=== Source records ===
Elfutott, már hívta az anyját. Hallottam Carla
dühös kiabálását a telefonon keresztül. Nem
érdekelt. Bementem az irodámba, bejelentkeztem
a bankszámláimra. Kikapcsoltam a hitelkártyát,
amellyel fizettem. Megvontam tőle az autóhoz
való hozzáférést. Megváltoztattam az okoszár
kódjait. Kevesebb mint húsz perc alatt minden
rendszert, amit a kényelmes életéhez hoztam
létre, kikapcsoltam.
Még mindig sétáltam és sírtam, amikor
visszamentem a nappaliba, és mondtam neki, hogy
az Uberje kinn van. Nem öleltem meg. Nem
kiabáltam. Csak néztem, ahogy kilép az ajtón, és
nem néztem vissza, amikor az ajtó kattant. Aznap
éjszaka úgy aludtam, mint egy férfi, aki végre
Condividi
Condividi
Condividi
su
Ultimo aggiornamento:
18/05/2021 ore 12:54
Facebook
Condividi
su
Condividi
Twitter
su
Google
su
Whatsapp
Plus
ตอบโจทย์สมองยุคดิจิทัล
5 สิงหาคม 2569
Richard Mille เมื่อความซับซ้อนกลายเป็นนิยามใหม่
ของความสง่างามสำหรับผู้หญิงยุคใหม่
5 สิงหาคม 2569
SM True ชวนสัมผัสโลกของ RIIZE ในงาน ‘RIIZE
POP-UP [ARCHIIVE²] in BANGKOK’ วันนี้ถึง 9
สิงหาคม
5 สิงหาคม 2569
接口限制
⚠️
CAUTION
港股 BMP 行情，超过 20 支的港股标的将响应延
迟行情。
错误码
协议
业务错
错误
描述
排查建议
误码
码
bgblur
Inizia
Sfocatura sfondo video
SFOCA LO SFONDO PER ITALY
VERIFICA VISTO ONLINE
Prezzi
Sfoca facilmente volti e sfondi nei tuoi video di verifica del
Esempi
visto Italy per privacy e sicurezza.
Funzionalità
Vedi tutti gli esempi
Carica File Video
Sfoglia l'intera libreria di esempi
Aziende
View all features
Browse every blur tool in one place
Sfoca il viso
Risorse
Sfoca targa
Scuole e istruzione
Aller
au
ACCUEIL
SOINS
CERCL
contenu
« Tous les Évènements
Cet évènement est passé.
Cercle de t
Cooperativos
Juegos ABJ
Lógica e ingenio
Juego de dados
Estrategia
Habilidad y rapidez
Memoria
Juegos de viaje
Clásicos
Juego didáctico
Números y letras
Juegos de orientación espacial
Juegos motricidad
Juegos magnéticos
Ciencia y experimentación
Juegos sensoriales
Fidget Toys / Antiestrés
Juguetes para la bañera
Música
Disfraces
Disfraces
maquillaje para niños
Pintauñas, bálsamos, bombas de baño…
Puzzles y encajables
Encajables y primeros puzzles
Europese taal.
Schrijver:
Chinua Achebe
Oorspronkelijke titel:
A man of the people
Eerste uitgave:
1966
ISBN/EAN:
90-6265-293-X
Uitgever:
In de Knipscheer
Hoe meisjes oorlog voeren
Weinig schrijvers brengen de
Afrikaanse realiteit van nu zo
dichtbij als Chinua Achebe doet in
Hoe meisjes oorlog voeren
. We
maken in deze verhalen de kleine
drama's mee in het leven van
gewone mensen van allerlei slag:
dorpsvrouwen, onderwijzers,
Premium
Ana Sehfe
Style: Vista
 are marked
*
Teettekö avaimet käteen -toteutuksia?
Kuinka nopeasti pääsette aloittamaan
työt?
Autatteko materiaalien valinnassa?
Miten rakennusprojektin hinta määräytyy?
===
Type the whole listing again, unaltered.

#### Answer to the problem:
Elfutott, már hívta az anyját. Hallottam Carla
dühös kiabálását a telefonon keresztül. Nem
érdekelt. Bementem az irodámba, bejelentkeztem
a bankszámláimra. Kikapcsoltam a hitelkártyát,
amellyel fizettem. Megvontam tőle az autóhoz
való hozzáférést. Megváltoztattam az okoszár
kódjait. Kevesebb mint húsz perc alatt minden
rendszert, amit a kényelmes életéhez hoztam
létre, kikapcsoltam.
Még mindig sétáltam és sírtam, amikor
visszamentem a nappaliba, és mondtam neki, hogy
az Uberje kinn van. Nem öleltem meg. Nem
kiabáltam. Csak néztem, ahogy kilép az ajtón, és
nem néztem vissza, amikor az ajtó kattant. Aznap
éjszaka úgy aludtam, mint egy férfi, aki végre
Condividi
Condividi
Condividi
su
Ultimo aggiornamento:
18/05/2021 ore 12:54
Facebook
Condividi
su
Condividi
Twitter
su
Google
su
Whatsapp
Plus
ตอบโจทย์สมองยุคดิจิทัล
5 สิงหาคม 2569
Richard Mille เมื่อความซับซ้อนกลายเป็นนิยามใหม่
ของความสง่างามสำหรับผู้หญิงยุคใหม่
5 สิงหาคม 2569
SM True ชวนสัมผัสโลกของ RIIZE ในงาน ‘RIIZE
POP-UP [ARCHIIVE²] in BANGKOK’ วันนี้ถึง 9
สิงหาคม
5 สิงหาคม 2569
接口限制
⚠️
CAUTION
港股 BMP 行情，超过 20 支的港股标的将响应延
迟行情。
错误码
协议
业务错
错误
描述
排查建议
误码
码
bgblur
Inizia
Sfocatura sfondo video
SFOCA LO SFONDO PER ITALY
VERIFICA VISTO ONLINE
Prezzi
Sfoca facilmente volti e sfondi nei tuoi video di verifica del
Esempi
visto Italy per privacy e sicurezza.
Funzionalità
Vedi tutti gli esempi
Carica File Video
Sfoglia l'intera libreria di esempi
Aziende
View all features
Browse every blur tool in one place
Sfoca il viso
Risorse
Sfoca targa
Scuole e istruzione
Aller
au
ACCUEIL
SOINS
CERCL
contenu
« Tous les Évènements
Cet évènement est passé.
Cercle de t
Cooperativos
Juegos ABJ
Lógica e ingenio
Juego de dados
Estrategia
Habilidad y rapidez
Memoria
Juegos de viaje
Clásicos
Juego didáctico
Números y letras
Juegos de orientación espacial
Juegos motricidad
Juegos magnéticos
Ciencia y experimentación
Juegos sensoriales
Fidget Toys / Antiestrés
Juguetes para la bañera
Música
Disfraces
Disfraces
maquillaje para niños
Pintauñas, bálsamos, bombas de baño…
Puzzles y encajables
Encajables y primeros puzzles
Europese taal.
Schrijver:
Chinua Achebe
Oorspronkelijke titel:
A man of the people
Eerste uitgave:
1966
ISBN/EAN:
90-6265-293-X
Uitgever:
In de Knipscheer
Hoe meisjes oorlog voeren
Weinig schrijvers brengen de
Afrikaanse realiteit van nu zo
dichtbij als Chinua Achebe doet in
Hoe meisjes oorlog voeren
. We
maken in deze verhalen de kleine
drama's mee in het leven van
gewone mensen van allerlei slag:
dorpsvrouwen, onderwijzers,
Premium
Ana Sehfe
Style: Vista
 are marked
*
Teettekö avaimet käteen -toteutuksia?
Kuinka nopeasti pääsette aloittamaan
työt?
Autatteko materiaalien valinnassa?
Miten rakennusprojektin hinta määräytyy?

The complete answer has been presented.